Hal ini merupakan ciri khas penulis independen – dan seringkali memberontak – yang meninggal pada hari Minggu setelah karir yang panjang termasuk “The Golden Notebook,” sebuah novel tahun 1962 yang menjadikannya ikon gerakan perempuan. Buku-buku Lessing mencerminkan perjalanannya yang mustahil melalui bekas Kerajaan Inggris, dan kemudian visinya tentang masa depan yang dirusak oleh perang atom.

Penyebab pasti kematian Lessing di rumahnya di London tidak segera diungkapkan, dan keluarganya meminta privasi. Dia berusia 94 tahun.

“Bahkan di usianya yang sangat lanjut, dia selalu gelisah secara intelektual, menemukan kembali dirinya sendiri, ingin tahu tentang perubahan dunia di sekitar kita, selalu benar-benar menginspirasi,” kata editornya di HarperCollins, Nicholas Pearson, dalam salah satu dari sekian banyak penghormatan.

Subjek yang kurang dieksplorasi mulai dari Afrika kolonial hingga Inggris dystopian, dari misteri kewanitaan hingga dunia fiksi ilmiah yang tidak diketahui. Saat memenangkan Hadiah Nobel Sastra, Akademi Swedia memuji Lessing atas “skeptisisme, semangat, dan kekuatan visionernya”.

Lessing yang sering terpolarisasi tidak pernah menyimpan semangatnya untuk halaman tersebut. Sasaran kemarahan vokalnya dalam beberapa tahun terakhir adalah mantan Presiden George W. Bush – yang merupakan “bencana global” – dan perempuan modern – yang “puas, merasa benar sendiri”. Dia juga menerima kritik karena menyebut serangan teroris 9/11 di Amerika Serikat “tidak terlalu buruk.”

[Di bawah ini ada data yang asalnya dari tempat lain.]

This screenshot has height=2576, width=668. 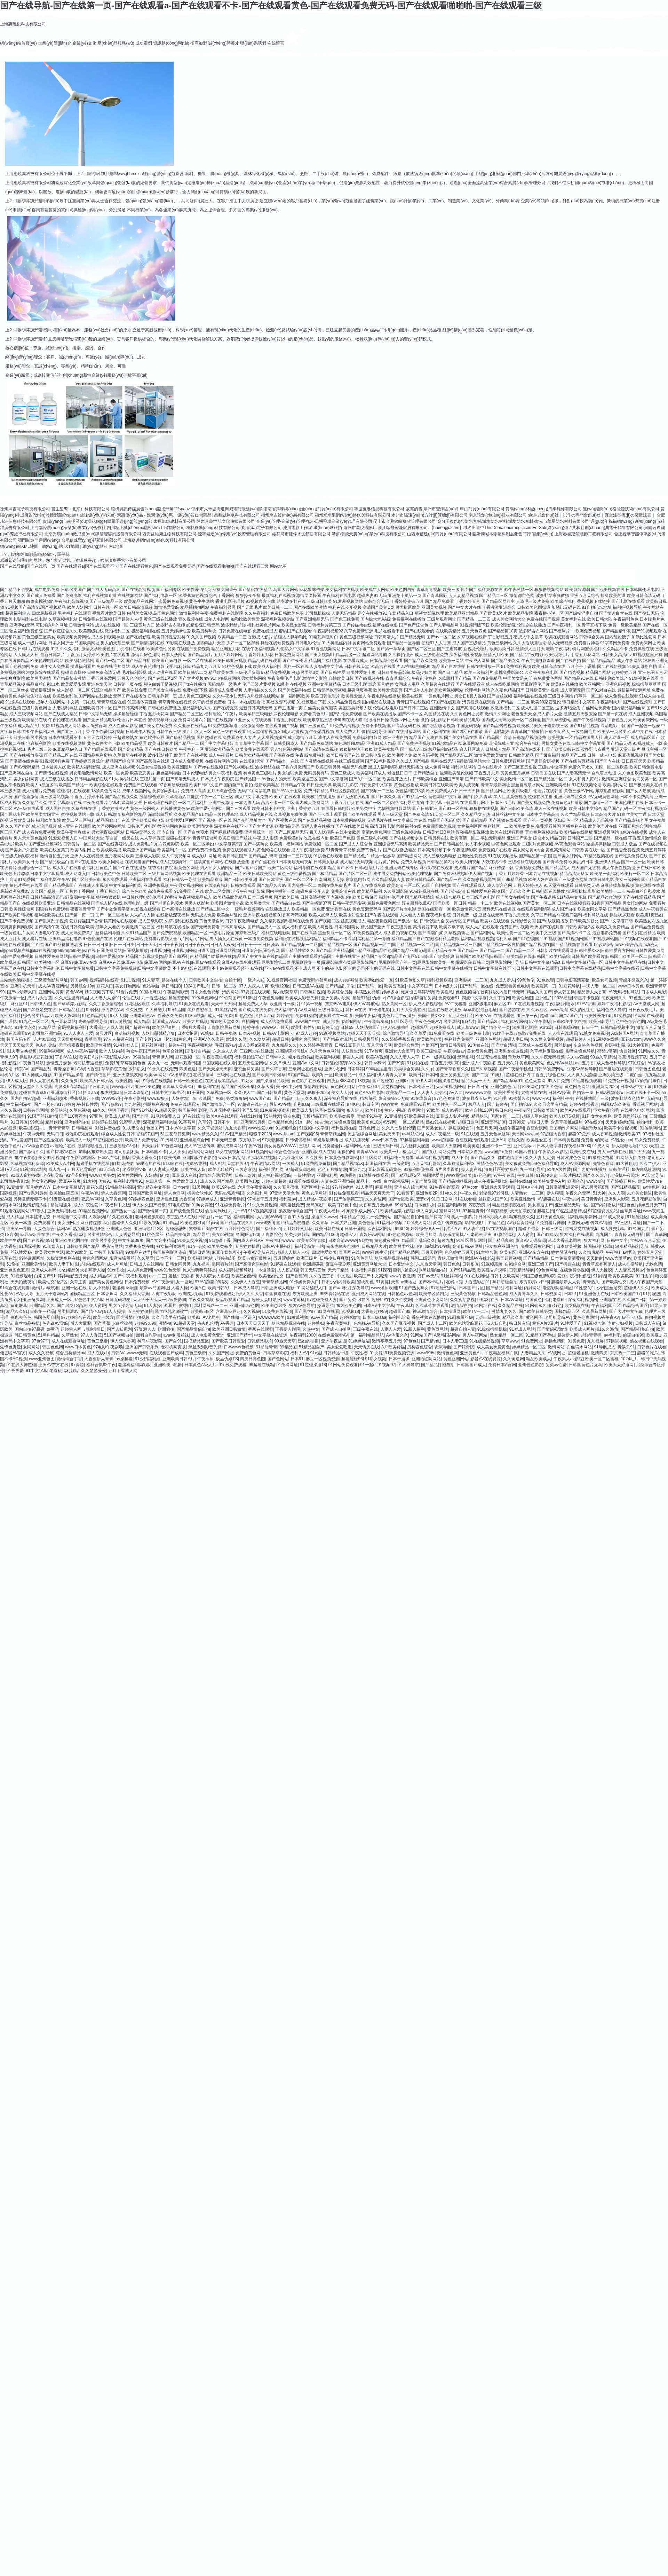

Dia tetap terkenal karena “The Golden Notebook,” di mana pahlawan wanita Anna Wulf menggunakan empat buku catatan untuk menyatukan bagian-bagian berbeda dari kehidupannya yang hancur. Novel ini mencakup serangkaian kondisi perempuan yang sebelumnya tidak disebutkan – menstruasi, orgasme, dan frigiditas – dan menjadikan Lessing sebagai ikon pembebasan perempuan. Namun hal ini dibahas dan dibedah secara luas sehingga dia kemudian menyebutnya sebagai “kegagalan” dan “sebuah elang laut.”

Buku yang diterbitkan di Inggris pada tahun 1962 itu tidak sampai ke Prancis atau Jerman selama 14 tahun karena dianggap terlalu menghasut. Ketika diterbitkan kembali di Tiongkok pada tahun 1993, 80.000 eksemplar terjual habis dalam dua hari.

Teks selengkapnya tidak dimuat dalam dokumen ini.